▼▼▼
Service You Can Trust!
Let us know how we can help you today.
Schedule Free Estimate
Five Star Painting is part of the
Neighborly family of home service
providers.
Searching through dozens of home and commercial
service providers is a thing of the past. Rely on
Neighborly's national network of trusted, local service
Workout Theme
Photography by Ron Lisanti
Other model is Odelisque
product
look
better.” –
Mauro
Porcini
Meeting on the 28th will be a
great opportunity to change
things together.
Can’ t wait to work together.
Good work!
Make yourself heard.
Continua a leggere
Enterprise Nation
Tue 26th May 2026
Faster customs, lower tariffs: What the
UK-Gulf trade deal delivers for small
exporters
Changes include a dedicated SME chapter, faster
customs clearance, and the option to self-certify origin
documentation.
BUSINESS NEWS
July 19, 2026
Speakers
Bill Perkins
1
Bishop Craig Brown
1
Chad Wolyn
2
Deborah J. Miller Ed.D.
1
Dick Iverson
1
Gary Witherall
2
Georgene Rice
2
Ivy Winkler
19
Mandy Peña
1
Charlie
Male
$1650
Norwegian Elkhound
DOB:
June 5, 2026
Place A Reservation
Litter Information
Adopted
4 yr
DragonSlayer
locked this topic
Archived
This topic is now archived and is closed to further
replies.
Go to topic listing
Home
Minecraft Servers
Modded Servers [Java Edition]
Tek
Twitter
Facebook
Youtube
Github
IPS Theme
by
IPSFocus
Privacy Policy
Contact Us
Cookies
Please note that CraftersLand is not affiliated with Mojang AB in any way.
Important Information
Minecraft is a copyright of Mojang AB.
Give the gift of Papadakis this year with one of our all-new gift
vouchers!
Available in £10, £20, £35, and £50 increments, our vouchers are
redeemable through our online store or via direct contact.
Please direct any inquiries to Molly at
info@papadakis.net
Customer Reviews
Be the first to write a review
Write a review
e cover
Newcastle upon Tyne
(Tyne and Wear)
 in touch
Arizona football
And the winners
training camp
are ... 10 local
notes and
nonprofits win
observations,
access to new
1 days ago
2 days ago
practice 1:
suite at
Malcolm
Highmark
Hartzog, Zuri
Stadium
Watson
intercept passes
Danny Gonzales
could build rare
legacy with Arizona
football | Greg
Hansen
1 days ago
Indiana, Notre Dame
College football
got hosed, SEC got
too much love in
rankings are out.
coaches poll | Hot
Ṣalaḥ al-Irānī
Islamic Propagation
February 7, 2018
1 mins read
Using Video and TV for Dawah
▲▲▲
- EXERCISE AIM: Would you output every line of the listing exactly?

- REPLY:
Service You Can Trust!
Let us know how we can help you today.
Schedule Free Estimate
Five Star Painting is part of the
Neighborly family of home service
providers.
Searching through dozens of home and commercial
service providers is a thing of the past. Rely on
Neighborly's national network of trusted, local service
Workout Theme
Photography by Ron Lisanti
Other model is Odelisque
product
look
better.” –
Mauro
Porcini
Meeting on the 28th will be a
great opportunity to change
things together.
Can’ t wait to work together.
Good work!
Make yourself heard.
Continua a leggere
Enterprise Nation
Tue 26th May 2026
Faster customs, lower tariffs: What the
UK-Gulf trade deal delivers for small
exporters
Changes include a dedicated SME chapter, faster
customs clearance, and the option to self-certify origin
documentation.
BUSINESS NEWS
July 19, 2026
Speakers
Bill Perkins
1
Bishop Craig Brown
1
Chad Wolyn
2
Deborah J. Miller Ed.D.
1
Dick Iverson
1
Gary Witherall
2
Georgene Rice
2
Ivy Winkler
19
Mandy Peña
1
Charlie
Male
$1650
Norwegian Elkhound
DOB:
June 5, 2026
Place A Reservation
Litter Information
Adopted
4 yr
DragonSlayer
locked this topic
Archived
This topic is now archived and is closed to further
replies.
Go to topic listing
Home
Minecraft Servers
Modded Servers [Java Edition]
Tek
Twitter
Facebook
Youtube
Github
IPS Theme
by
IPSFocus
Privacy Policy
Contact Us
Cookies
Please note that CraftersLand is not affiliated with Mojang AB in any way.
Important Information
Minecraft is a copyright of Mojang AB.
Give the gift of Papadakis this year with one of our all-new gift
vouchers!
Available in £10, £20, £35, and £50 increments, our vouchers are
redeemable through our online store or via direct contact.
Please direct any inquiries to Molly at
info@papadakis.net
Customer Reviews
Be the first to write a review
Write a review
e cover
Newcastle upon Tyne
(Tyne and Wear)
 in touch
Arizona football
And the winners
training camp
are ... 10 local
notes and
nonprofits win
observations,
access to new
1 days ago
2 days ago
practice 1:
suite at
Malcolm
Highmark
Hartzog, Zuri
Stadium
Watson
intercept passes
Danny Gonzales
could build rare
legacy with Arizona
football | Greg
Hansen
1 days ago
Indiana, Notre Dame
College football
got hosed, SEC got
too much love in
rankings are out.
coaches poll | Hot
Ṣalaḥ al-Irānī
Islamic Propagation
February 7, 2018
1 mins read
Using Video and TV for Dawah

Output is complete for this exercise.